Blueprint-Bench Exposes Spatial Reasoning Blind Spot in Leading AI Models

Andon Labs has unveiled Blueprint-Bench, a benchmark designed to evaluate spatial reasoning capabilities in AI models. The benchmark focuses on converting apartment photographs into accurate 2D floor plans, a task requiring genuine spatial intelligence such as inferring room layouts, understanding connectivity, and maintaining consistent scale. The study evaluated leading language models (GPT-5, Claude 4 Opus, Gemini 2.5 Pro, Grok-4), image generation models (GPT-Image, NanoBanana), and agent systems (Codex CLI, Claude Code) on a dataset of 50 apartments, each with approximately 20 interior images. A custom scoring algorithm measured the similarity between generated and ground-truth floor plans based on room connectivity graphs and size rankings. Results indicated a significant blind spot in current AI capabilities, with most models performing at or below a random baseline.
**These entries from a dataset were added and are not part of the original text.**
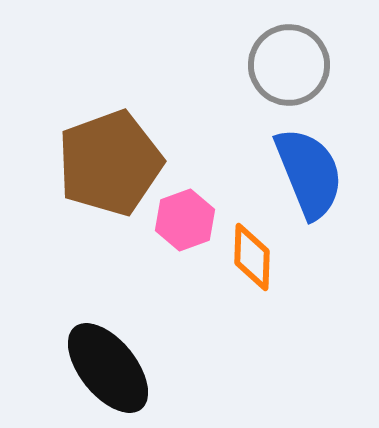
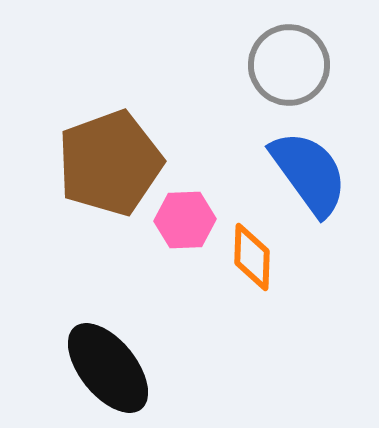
blue semicircle: rotated 14 degrees counterclockwise
pink hexagon: rotated 18 degrees clockwise
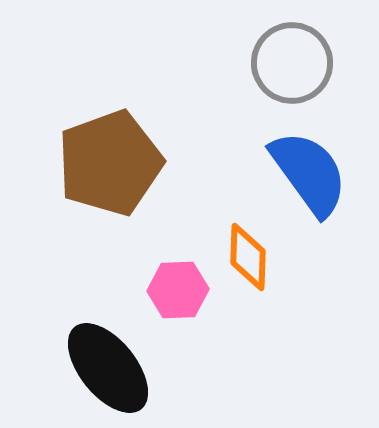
gray circle: moved 3 px right, 2 px up
pink hexagon: moved 7 px left, 70 px down
orange diamond: moved 4 px left
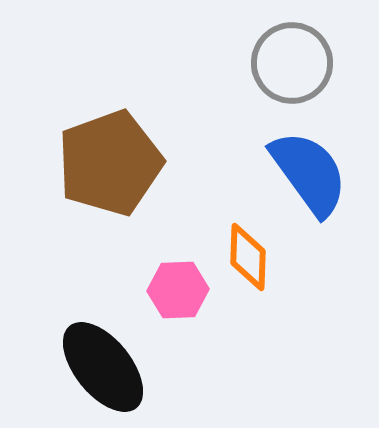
black ellipse: moved 5 px left, 1 px up
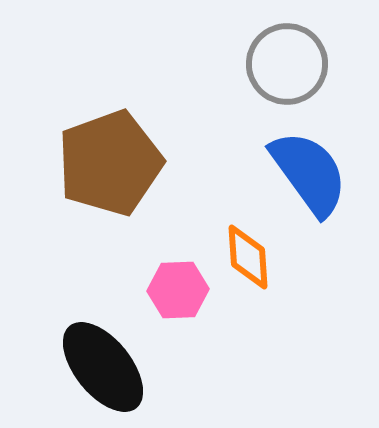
gray circle: moved 5 px left, 1 px down
orange diamond: rotated 6 degrees counterclockwise
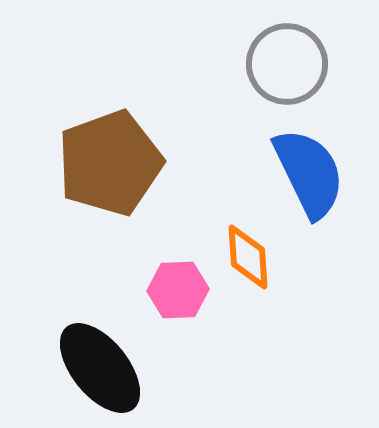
blue semicircle: rotated 10 degrees clockwise
black ellipse: moved 3 px left, 1 px down
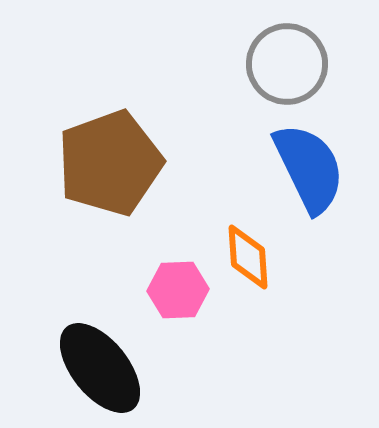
blue semicircle: moved 5 px up
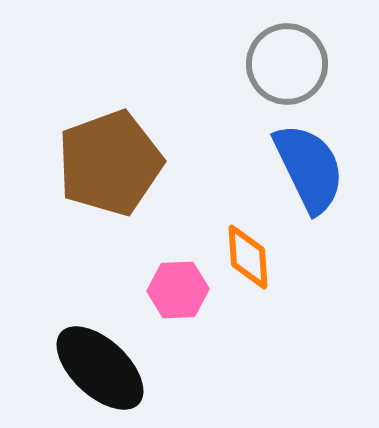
black ellipse: rotated 8 degrees counterclockwise
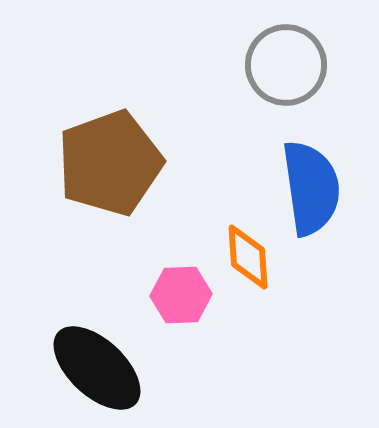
gray circle: moved 1 px left, 1 px down
blue semicircle: moved 2 px right, 20 px down; rotated 18 degrees clockwise
pink hexagon: moved 3 px right, 5 px down
black ellipse: moved 3 px left
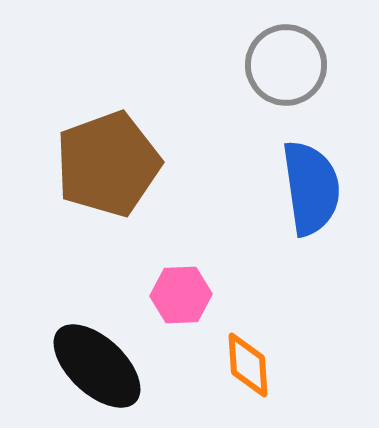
brown pentagon: moved 2 px left, 1 px down
orange diamond: moved 108 px down
black ellipse: moved 2 px up
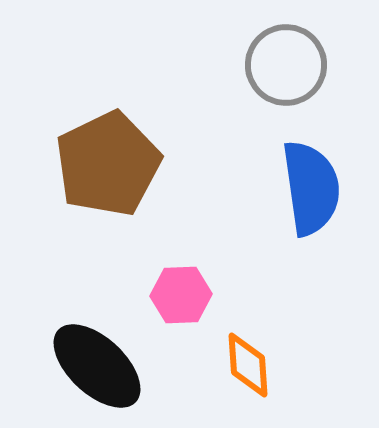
brown pentagon: rotated 6 degrees counterclockwise
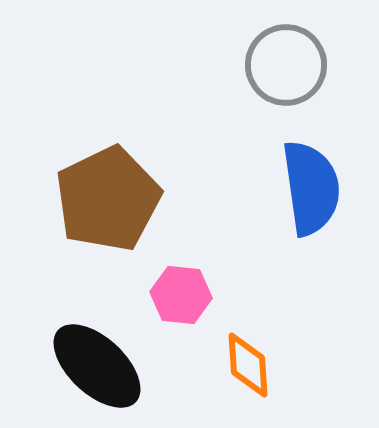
brown pentagon: moved 35 px down
pink hexagon: rotated 8 degrees clockwise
Image generation models struggled with instruction following, while agent-based approaches showed no meaningful improvement over single-pass generation. Human performance, however, remained substantially superior. Blueprint-Bench provides a numerical framework for comparing spatial intelligence across different model architectures, with ongoing evaluations planned for new models and community submissions to monitor the emergence of spatial intelligence in generalist AI systems. The benchmark's dataset consists of 50 apartments, each with approximately 20 interior images. Each apartment has a ground truth floor plan image adapted from the apartment listing’s official floor plan image. The Blueprint-Bench results highlight that current AI systems struggle significantly with spatial reasoning tasks, even when the input modality is well-represented in their training data. The performance gap between humans and all tested models suggests that converting visual information into accurate spatial representations remains a challenging problem for existing architectures. "Blueprint-Bench reveals that current AI systems struggle significantly with spatial reasoning tasks," the researchers noted.